Embrace Specialization: The a16z report notes that some models have clear, market-recognized specialties. For instance, Anthropic's Claude models are often praised for coding and writing. If your EHS team does a lot of technical safety writing or software-related risk assessments, you might lean on a specialized model for those specific use cases.
Cost Control and Avoiding Vendor Lock-In
The enterprise report from a16z reveals important cost considerations. As one enterprise observed, "instead of taking the training data and parameter-efficient fine-tuning, you just dump it into a long context and get almost equivalent results." This move away from fine-tuning also helps companies avoid model lock-in.
Key cost control strategies:
Exploit long context before fine-tuning: Modern models can handle extensive safety documentation without expensive customization
Negotiate usage-based pricing: Avoid outcome-based fees where attribution is unclear
Maintain open-source fallbacks: Keep Llama-3 or Mistral options for privacy-sensitive tasks
Getting Started: The Next Hour
Stop treating AI like Google search. Instead of quick questions with no context, try this approach:
Switch to the powerful model (o3, Claude Opus, or Gemini Pro) for your next complex safety analysis
Upload full context—incident reports, procedures, photos, regulations—give the AI everything it needs
Engage in back-and-forth discussion—ask follow-up questions, request alternatives, challenge assumptions
Try Deep Research on a current safety question where you need comprehensive information
The difference between casual users and power users isn't prompting skill (that comes with experience); it's knowing these features exist and using them on real work.
The Strategic Advantage
Your job isn't to pick the "best" AI model—it's to build a system that leverages the best of all of them.
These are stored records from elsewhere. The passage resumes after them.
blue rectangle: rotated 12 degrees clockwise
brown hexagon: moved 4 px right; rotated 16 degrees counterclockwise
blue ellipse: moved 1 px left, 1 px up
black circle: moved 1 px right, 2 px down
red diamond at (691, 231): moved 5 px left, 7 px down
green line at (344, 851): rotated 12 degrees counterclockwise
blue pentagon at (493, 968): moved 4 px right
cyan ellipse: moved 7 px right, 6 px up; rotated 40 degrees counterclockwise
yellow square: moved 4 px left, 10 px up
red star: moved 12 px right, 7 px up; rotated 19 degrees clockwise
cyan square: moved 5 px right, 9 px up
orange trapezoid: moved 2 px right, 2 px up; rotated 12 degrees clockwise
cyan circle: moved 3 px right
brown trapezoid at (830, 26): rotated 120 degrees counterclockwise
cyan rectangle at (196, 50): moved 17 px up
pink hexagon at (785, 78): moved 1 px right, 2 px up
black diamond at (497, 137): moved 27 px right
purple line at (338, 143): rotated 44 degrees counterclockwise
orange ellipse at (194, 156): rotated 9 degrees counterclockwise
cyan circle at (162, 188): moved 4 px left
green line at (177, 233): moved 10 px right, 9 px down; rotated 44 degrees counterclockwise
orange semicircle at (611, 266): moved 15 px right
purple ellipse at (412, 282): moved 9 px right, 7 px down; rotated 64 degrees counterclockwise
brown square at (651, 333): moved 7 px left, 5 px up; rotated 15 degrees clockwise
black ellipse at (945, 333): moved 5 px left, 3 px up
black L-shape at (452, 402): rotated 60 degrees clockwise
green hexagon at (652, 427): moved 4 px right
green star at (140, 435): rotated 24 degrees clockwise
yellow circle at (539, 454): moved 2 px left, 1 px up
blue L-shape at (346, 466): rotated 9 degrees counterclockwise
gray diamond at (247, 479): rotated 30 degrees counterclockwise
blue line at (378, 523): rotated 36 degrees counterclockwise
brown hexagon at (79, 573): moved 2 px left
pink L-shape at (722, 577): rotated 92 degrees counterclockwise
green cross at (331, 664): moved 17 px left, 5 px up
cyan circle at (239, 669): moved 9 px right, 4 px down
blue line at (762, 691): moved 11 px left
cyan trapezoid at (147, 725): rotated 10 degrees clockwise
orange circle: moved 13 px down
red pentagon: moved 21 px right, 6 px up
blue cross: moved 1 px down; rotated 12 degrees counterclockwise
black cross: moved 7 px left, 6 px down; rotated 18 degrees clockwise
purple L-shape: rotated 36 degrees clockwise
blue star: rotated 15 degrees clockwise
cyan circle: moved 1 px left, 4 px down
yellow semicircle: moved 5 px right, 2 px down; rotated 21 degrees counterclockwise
By matching each hazard-analysis step to the model that's fastest, cheapest, or smartest for that slice of work, EHS leaders can boost accuracy, shrink costs, and stay nimble as the model race evolves.
The multi-model era isn't overhead—it's your competitive advantage in building a more effective, efficient safety program.
About the Author: I’m Dan, I am seasoned EHS leader with a passion for bringing AI to the profession. I help EHS leaders navigate AI without feeling overwhelmed. Check out AI4EHS.com where I offer everything from tailored workshops and AI tool selection to advisory support to help safety and operations leaders navigate AI adoption.
Sources
Andreessen Horowitz. "How 100 Enterprise CIOs Are Building and Buying Gen AI in 2025." June 2025.
Mollick, Ethan. "Using AI Right Now: A Quick Guide." June 2025.
Great article. In addition to trying different models for different use cases, keep a clear distinction in your memory of how each works or doesn’t. Be sure to refer to the model when discussing with colleagues. Too often I hear “chatGPT made stuff up” but was that 3.5, 4o, o3? What context did it have? It makes it difficult to assess where people are hitting roadblocks. And Deep Research is something every AI skeptic should play with at least once.